TASK DESCRIPTION
The copy you give must match the records exactly, except that it holds no images.

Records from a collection
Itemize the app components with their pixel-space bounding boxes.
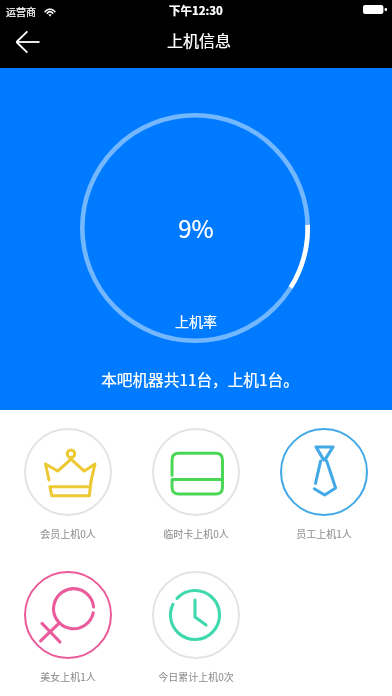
staticText: 员工上机1人 [296, 526, 352, 540]
button[interactable]: 员工上机1人 [260, 428, 388, 540]
staticText: 会员上机0人 [40, 526, 96, 540]
button[interactable]: 会员上机0人 [4, 428, 132, 540]
button[interactable]: 临时卡上机0人 [132, 428, 260, 540]
staticText: 本吧机器共11台，上机1台。 [101, 368, 299, 391]
button[interactable]: Back [8, 22, 48, 62]
button[interactable]: 美女上机1人 [4, 571, 132, 683]
staticText: 下午12:30 [169, 2, 223, 19]
button[interactable]: 今日累计上机0次 [132, 571, 260, 683]
staticText: 运营商 [6, 4, 36, 18]
staticText: 上机率 [175, 311, 217, 331]
staticText: 临时卡上机0人 [163, 526, 229, 540]
staticText: 今日累计上机0次 [158, 669, 234, 683]
staticText: 美女上机1人 [40, 669, 96, 683]
staticText: 上机信息 [167, 28, 232, 51]
staticText: 9% [178, 210, 214, 245]
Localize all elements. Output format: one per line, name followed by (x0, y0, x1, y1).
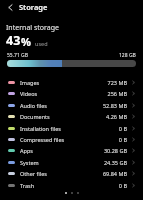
staticText: 30.28 GB (103, 147, 127, 154)
button[interactable]: Videos (0, 88, 143, 99)
staticText: Internal storage (6, 23, 59, 33)
staticText: 0 B (118, 182, 127, 189)
staticText: 0 B (118, 136, 127, 143)
button[interactable]: System (0, 157, 143, 168)
button[interactable]: Installation files (0, 123, 143, 134)
staticText: Apps (20, 147, 33, 154)
staticText: used (35, 40, 48, 47)
staticText: 723 MB (107, 79, 127, 86)
button[interactable]: Documents (0, 111, 143, 122)
staticText: 128 GB (119, 52, 136, 59)
staticText: 24.35 GB (103, 159, 127, 166)
button[interactable]: Back (3, 0, 17, 14)
staticText: Videos (20, 90, 38, 97)
staticText: Other files (20, 170, 47, 177)
staticText: 52.83 MB (102, 102, 127, 109)
staticText: Images (20, 79, 40, 86)
staticText: Documents (20, 113, 50, 120)
staticText: Audio files (20, 102, 47, 109)
button[interactable]: Images (0, 77, 143, 88)
button[interactable]: Compressed files (0, 134, 143, 145)
staticText: Compressed files (20, 136, 65, 143)
staticText: 69.84 MB (102, 170, 127, 177)
button[interactable]: Apps (0, 145, 143, 156)
staticText: 0 B (118, 125, 127, 132)
staticText: System (20, 159, 39, 166)
staticText: 43 (6, 32, 21, 49)
staticText: 55.71 GB (7, 52, 28, 59)
staticText: 256 MB (107, 90, 127, 97)
staticText: Installation files (20, 125, 61, 132)
button[interactable]: Trash (0, 180, 143, 191)
staticText: % (21, 34, 31, 49)
staticText: Trash (20, 182, 35, 189)
button[interactable]: Other files (0, 168, 143, 179)
button[interactable]: Audio files (0, 100, 143, 111)
staticText: 4.26 MB (106, 113, 127, 120)
staticText: Storage (19, 2, 48, 12)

SOLUTION FOR THIS TASK
Itemize the app components with their pixel-space bounding boxes.
staticText: 员工上机1人 [296, 526, 352, 540]
button[interactable]: 员工上机1人 [260, 428, 388, 540]
staticText: 会员上机0人 [40, 526, 96, 540]
button[interactable]: 会员上机0人 [4, 428, 132, 540]
button[interactable]: 临时卡上机0人 [132, 428, 260, 540]
staticText: 本吧机器共11台，上机1台。 [101, 368, 299, 391]
button[interactable]: Back [8, 22, 48, 62]
button[interactable]: 美女上机1人 [4, 571, 132, 683]
staticText: 下午12:30 [169, 2, 223, 19]
button[interactable]: 今日累计上机0次 [132, 571, 260, 683]
staticText: 运营商 [6, 4, 36, 18]
staticText: 上机率 [175, 311, 217, 331]
staticText: 临时卡上机0人 [163, 526, 229, 540]
staticText: 今日累计上机0次 [158, 669, 234, 683]
staticText: 美女上机1人 [40, 669, 96, 683]
staticText: 上机信息 [167, 28, 232, 51]
staticText: 9% [178, 210, 214, 245]
Localize all elements. Output format: one per line, name followed by (x0, y0, x1, y1).
staticText: 30.28 GB (103, 147, 127, 154)
button[interactable]: Videos (0, 88, 143, 99)
staticText: Internal storage (6, 23, 59, 33)
staticText: 0 B (118, 182, 127, 189)
staticText: 0 B (118, 136, 127, 143)
button[interactable]: System (0, 157, 143, 168)
button[interactable]: Installation files (0, 123, 143, 134)
staticText: Apps (20, 147, 33, 154)
staticText: used (35, 40, 48, 47)
staticText: 723 MB (107, 79, 127, 86)
button[interactable]: Documents (0, 111, 143, 122)
staticText: 128 GB (119, 52, 136, 59)
staticText: 24.35 GB (103, 159, 127, 166)
button[interactable]: Back (3, 0, 17, 14)
staticText: Videos (20, 90, 38, 97)
staticText: Other files (20, 170, 47, 177)
staticText: 52.83 MB (102, 102, 127, 109)
staticText: Images (20, 79, 40, 86)
staticText: Documents (20, 113, 50, 120)
staticText: Audio files (20, 102, 47, 109)
button[interactable]: Images (0, 77, 143, 88)
button[interactable]: Compressed files (0, 134, 143, 145)
staticText: Compressed files (20, 136, 65, 143)
staticText: 69.84 MB (102, 170, 127, 177)
button[interactable]: Apps (0, 145, 143, 156)
staticText: 0 B (118, 125, 127, 132)
staticText: System (20, 159, 39, 166)
staticText: 43 (6, 32, 21, 49)
staticText: 55.71 GB (7, 52, 28, 59)
staticText: 256 MB (107, 90, 127, 97)
staticText: Installation files (20, 125, 61, 132)
button[interactable]: Trash (0, 180, 143, 191)
staticText: % (21, 34, 31, 49)
staticText: Trash (20, 182, 35, 189)
button[interactable]: Other files (0, 168, 143, 179)
button[interactable]: Audio files (0, 100, 143, 111)
staticText: 4.26 MB (106, 113, 127, 120)
staticText: Storage (19, 2, 48, 12)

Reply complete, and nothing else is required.